9:50 豊島へ出発
今日は豊島を中心に廻る予定。豊島は見たい作品が一番沢山ある。今回初の高速艇に乗船し、約20分かけて家浦港へ到着。小さな小さな港。島は男木島よりずっと大きいのに港は何故か男木島よりずっと寂れている。
まず最初に一番遠い甲生地区に向かうことに。無料の巡回バスが約20分後に出ることを確認して、荷物の整理や水分補給などを済ませてバスを待つことに。。。

一番の目的はアーストラリアのアーティスト、キャメロン・ロビンスの作品。自然と音を使ったインスタレーション。参加している友人たちの「一押し!」との評判を受けて、かなり期待して観に来た。
バスを降りると塩田千春さんの作品が見えてくる。塩田さんの作品を横目に海岸を行くと驚くほど静かなビーチが現れる。

人っこ一人居ないビーチは本当に静か。波はひたすら穏やかでなんだか天国な気分。どこからか管楽器のつたない音色が聴こえてくる。
音の源をたどっていくと、そこにキャメロンの作品が現れる。打ち捨てられたボートにパイプが設置され、波の満ち引きによって音がなる仕組み。なんともロマンティックな作品だ。彼の作品集が置いてあったのだけど、他の作品も是非とも体験してみたい。
この地区の作品を一通り鑑賞し、再びバスに・・・。次は最も興味深い作品が集中する唐櫃港周辺まで一気に戻ることに。
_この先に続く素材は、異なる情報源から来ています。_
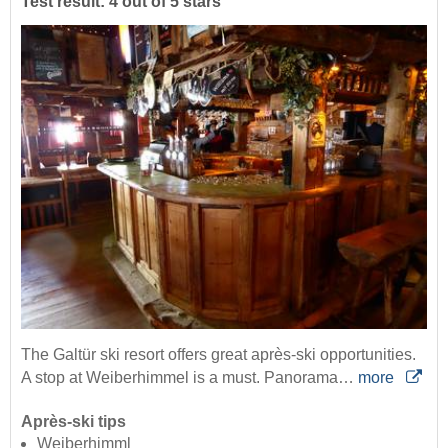
Test result: 4 out of 5 stars
The Galtür ski resort offers great après-ski opportunities.
A stop at Weiberhimmel is a must. Panorama…
more
Après-ski tips
Weiberhimml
この地区の最も目玉といえる作品はやはり大御所ボルタンスキーの「心臓音のアーカイブ」だ。思ったよりもバス停からは距離があるので、1時間200円のチャリを借りて目的地まで行くことにした。
とても暑いのだけど、自転車で風をきりながら走るのは本当に気持ちが良い。
15分程度走って森を抜け、海が見えてくると自転車置き場がある。耳を澄ませばどこからともなく心臓の重低音が響いてくる。
精緻な黒い建物。この中にアーカイブが展示されている。真っ黒な外観とうってかわって内側は真っ白な空間。受付のおネーサンの服装も白衣とLabo感を盛り上げている。
溶けそうな暑さを一気に下げるcoolな空間が心地よい。音のライブラリーとなっている部屋から切り取られた唯一の窓は静かなビーチを映し出している。ずっと居たくなる空間だ。
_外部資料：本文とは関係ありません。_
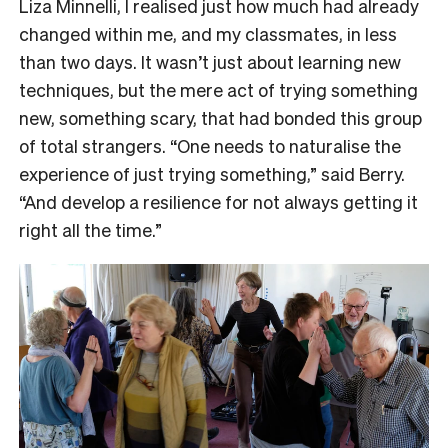
Liza Minnelli, I realised just how much had already
changed within me, and my classmates, in less
than two days. It wasn’t just about learning new
techniques, but the mere act of trying something
new, something scary, that had bonded this group
of total strangers. “One needs to naturalise the
experience of just trying something,” said Berry.
“And develop a resilience for not always getting it
right all the time.”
唐櫃周辺の作品を一通り観たので、再びバスで千代田池付近まで戻り、友人である建築家・安部良氏の作品「島キッチン」を目指す。
訪れた人から口々に島キッチンの噂は聞いていた。かなり期待もしていたのだけど、実際に目の当たりにするととても居心地がよく、かなり長居をしてしまった。勿論、食事もここでとった。大雑把なようでかなりシッカリと計画された空間。でも構えることのないcozyな空間。
大きく張り出した杉板の大屋根の下にある縁台で昼寝をする人たちの姿がこの作品のコンセプトをよく現していると感じた。

今回、旅の掟として「ユックリ・ジックリ」を掲げていたので、豊島で終わる予定だったのだけど、思ったよりも効率的に廻れて時間が余りそうだったので急遽、小豆島に渡ることに決めた。到着していきなり土産物屋に飛び込み、今回の旅で初の土産物漁り。醤油豆やうどん、岩海苔などを購入。そして陽が傾き始めた頃にスゥ・ドー・ホーの作品を観に向かう。まさに夕陽に照らされ始めた作品が旅のフィナーレに相応しい。美しい景色は名残惜しいけど、高松へ向かう時間がせまってきた。

さよなら夏休み。
高松港に着く頃には太陽も水平線ギリギリに・・・。瀬戸内海が朱色に染まって行きます。楽しい旅だったな。腕や顔は島の強い陽射しにすっかりと焼かれ、火照っている。高松の商店街にある銭湯をめざし、昼間の汗と疲れを洗い流し、帰りの時間までをやりすごすことに。。。。
まだまだ暑い日々が続いているけど、この旅が終わって静かに秋がやってくるような気がしている。